Следует вспомнить, что уже в 17-ом веке свойства / качества разделили на первичные (протяженность, принадлежат физическому миру) и вторичные (цвет, звук, запах — принадлежат душе человека). Формально терминология первичные и вторичные качества принадлежала Локку, но такое разделение уже было у Декарта и картезианцев. Его также можно увидеть уже у Галилея:
‘Не думаю, чтобы для возбуждения у нас ощущений вкуса, запаха и звука от внешних тел требуется что-нибудь еще, кроме размеров, форм, числа и медленных или быстрых движений; я полагаю, что если бы уши, языки и носы вдруг исчезли, то форма, число и движение остались бы, но не запахи, вкусы или звуки. Я глубоко уверен, что без живого существа последние представляют собой не более чем имена, подобно тому как щекотание и зуд не более чем имена, если нет подмышек и кожи вокруг носа.’

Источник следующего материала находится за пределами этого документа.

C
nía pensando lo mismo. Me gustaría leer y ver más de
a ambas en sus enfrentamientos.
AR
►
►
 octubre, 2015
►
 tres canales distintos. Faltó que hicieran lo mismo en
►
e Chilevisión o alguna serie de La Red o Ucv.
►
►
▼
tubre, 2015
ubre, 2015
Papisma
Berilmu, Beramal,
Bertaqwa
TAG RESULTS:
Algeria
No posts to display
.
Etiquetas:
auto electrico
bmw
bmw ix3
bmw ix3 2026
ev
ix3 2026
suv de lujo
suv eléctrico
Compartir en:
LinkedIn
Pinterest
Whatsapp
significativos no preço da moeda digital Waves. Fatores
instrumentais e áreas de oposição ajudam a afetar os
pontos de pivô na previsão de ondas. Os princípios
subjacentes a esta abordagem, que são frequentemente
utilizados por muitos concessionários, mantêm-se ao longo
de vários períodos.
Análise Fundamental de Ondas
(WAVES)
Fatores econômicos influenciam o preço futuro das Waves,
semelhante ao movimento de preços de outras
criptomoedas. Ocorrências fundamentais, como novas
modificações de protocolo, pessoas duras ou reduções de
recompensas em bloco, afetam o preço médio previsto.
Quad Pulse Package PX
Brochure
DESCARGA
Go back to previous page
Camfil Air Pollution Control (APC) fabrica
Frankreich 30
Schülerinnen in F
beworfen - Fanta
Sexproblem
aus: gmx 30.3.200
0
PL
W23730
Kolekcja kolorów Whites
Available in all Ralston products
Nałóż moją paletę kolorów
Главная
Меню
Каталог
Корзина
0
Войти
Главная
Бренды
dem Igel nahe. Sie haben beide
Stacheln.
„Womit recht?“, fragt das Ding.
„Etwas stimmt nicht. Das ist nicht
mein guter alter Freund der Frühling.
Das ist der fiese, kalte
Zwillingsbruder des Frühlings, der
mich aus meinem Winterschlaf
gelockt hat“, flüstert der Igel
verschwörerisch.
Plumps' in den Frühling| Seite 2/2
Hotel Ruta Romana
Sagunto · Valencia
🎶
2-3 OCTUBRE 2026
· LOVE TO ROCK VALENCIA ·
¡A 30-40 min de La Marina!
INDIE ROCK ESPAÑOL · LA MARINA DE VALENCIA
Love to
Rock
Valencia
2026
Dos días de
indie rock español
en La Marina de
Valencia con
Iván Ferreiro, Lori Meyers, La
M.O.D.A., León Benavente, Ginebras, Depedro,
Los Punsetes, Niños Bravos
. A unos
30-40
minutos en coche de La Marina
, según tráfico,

Справедливости ради следует отметить, что такое разделение помогло становления современной физики, поскольку позволило исключить из мира то, что не поддается математическому описанию. Также это открыло путь к современной нейрофизиологии. Декарт говорил, что цвет, звук и запах являются определенными видами движений в физическом мире, которые далее достигают органы чувств, органы чувств возбуждают движения в нервах и т.д. В деталях, конечно, Декарт был неправ, но сама по себе идея осталась примерно в том же виде.

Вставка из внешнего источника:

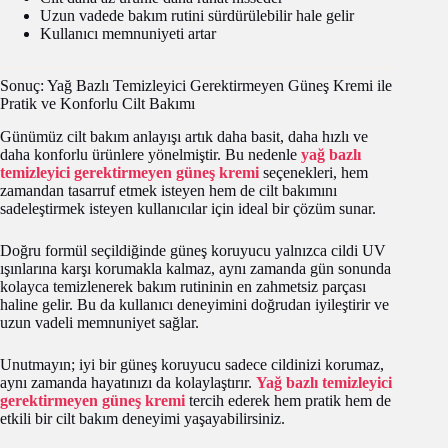
Uzun vadede bakım rutini sürdürülebilir hale gelir
Kullanıcı memnuniyeti artar
Sonuç: Yağ Bazlı Temizleyici Gerektirmeyen Güneş Kremi ile
Pratik ve Konforlu Cilt Bakımı
Günümüz cilt bakım anlayışı artık daha basit, daha hızlı ve
daha konforlu ürünlere yönelmiştir. Bu nedenle
yağ bazlı
temizleyici gerektirmeyen güneş kremi
seçenekleri, hem
zamandan tasarruf etmek isteyen hem de cilt bakımını
sadeleştirmek isteyen kullanıcılar için ideal bir çözüm sunar.
Doğru formül seçildiğinde güneş koruyucu yalnızca cildi UV
ışınlarına karşı korumakla kalmaz, aynı zamanda gün sonunda
kolayca temizlenerek bakım rutininin en zahmetsiz parçası
haline gelir. Bu da kullanıcı deneyimini doğrudan iyileştirir ve
uzun vadeli memnuniyet sağlar.
Unutmayın; iyi bir güneş koruyucu sadece cildinizi korumaz,
aynı zamanda hayatınızı da kolaylaştırır.
Yağ bazlı temizleyici
gerektirmeyen güneş kremi
tercih ederek hem pratik hem de
etkili bir cilt bakım deneyimi yaşayabilirsiniz.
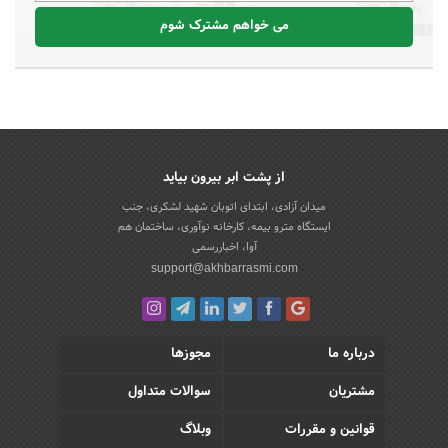
می خواهم مشترک شوم
از پشت ابر بیرون بیاید
میدان آزادی، ابتدای اتوبان شهید لشکری، جنب
ایستگاه مترو بیمه، کارخانه نوآوری، ساختمان هم
آوا، اخباررسمی
support@akhbarrasmi.com
درباره ما
مجوزها
مشتریان
سوالات متداول
قوانین و مقررات
وبلاگ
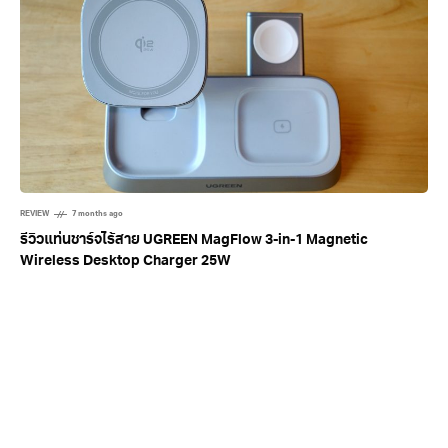
REVIEW
7 months ago
รีวิวแท่นชาร์จไร้สาย UGREEN MagFlow 3-in-1 Magnetic
Wireless Desktop Charger 25W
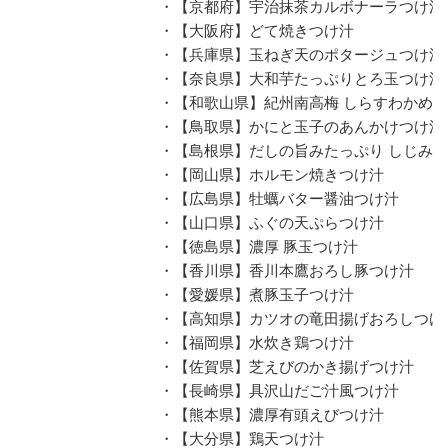
・【京都府】宇治抹茶カルボナーラつけ汁
・【大阪府】どて焼きつけ汁
・【兵庫県】玉ねぎ天のポタージュつけ汁
・【奈良県】大和芋たっぷりとろ玉つけ汁
・【和歌山県】紀州南高梅 しらすわかめ
・【鳥取県】かにと玉子のあんかけつけ汁
・【島根県】だしの旨みたっぷり しじみ
・【岡山県】ホルモン焼きつけ汁
・【広島県】牡蠣バター醤油つけ汁
・【山口県】ふぐの天ぷらつけ汁
・【徳島県】濃厚 豚玉つけ汁
・【香川県】香川本鷹おろし豚つけ汁
・【愛媛県】煮豚玉子つけ汁
・【高知県】カツオの竜田揚げおろしつけ
・【福岡県】水炊き鶏つけ汁
・【佐賀県】芝えびのかき揚げつけ汁
・【長崎県】具沢山だご汁風つけ汁
・【熊本県】濃厚有頭えびつけ汁
・【大分県】鶏天つけ汁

В основе традиции лежала геометрия. Именно поэтому протяженность осталась как первичное качество. Однако измерение длины волны электромагнитного излучения не делает автоматически цвет объективным, поскольку для человека цвет не есть длина волны. Фотоны падают на сетчатку (человек еще не видит цвета), палочки и колбочки передают сигналы в мозг (электрические плюс нейромедиаторы, но человек еще не видит цвет), начинается интенсивная работа нейронных сетей и вот тут, вуаля, появляется цвет. В целом все как у Декарта — есть физический мир со своими движениями, далее информация (в современной терминологии) попадает в мозг. Разница только в том, что у Декарта далее полученная информация превращалась в цвет душой (душа раскрашивает мир по выражению картезианцев), а в настоящее время превращение напряженной работы нейронных сетей в цвет остается загадкой.
Конечно, можно отделить физику от физиологии. Можно сказать, что в физике цвет связан со спектроскопией, в биологии же цвет принадлежит физиологии зрения. Проблема на этом пути следующая. Геометрией люди занимались в обыденном мире, люди измеряли мир и при этом цвет не затрагивался. Пространственные отношения обыденного мира измерялись непосредственно в обыденном мире. Можно увидеть обсуждения об отношениях между обыденным миром и геометрией (можно ли найти идеальную линию в мире и все такое), но это мало что меняло.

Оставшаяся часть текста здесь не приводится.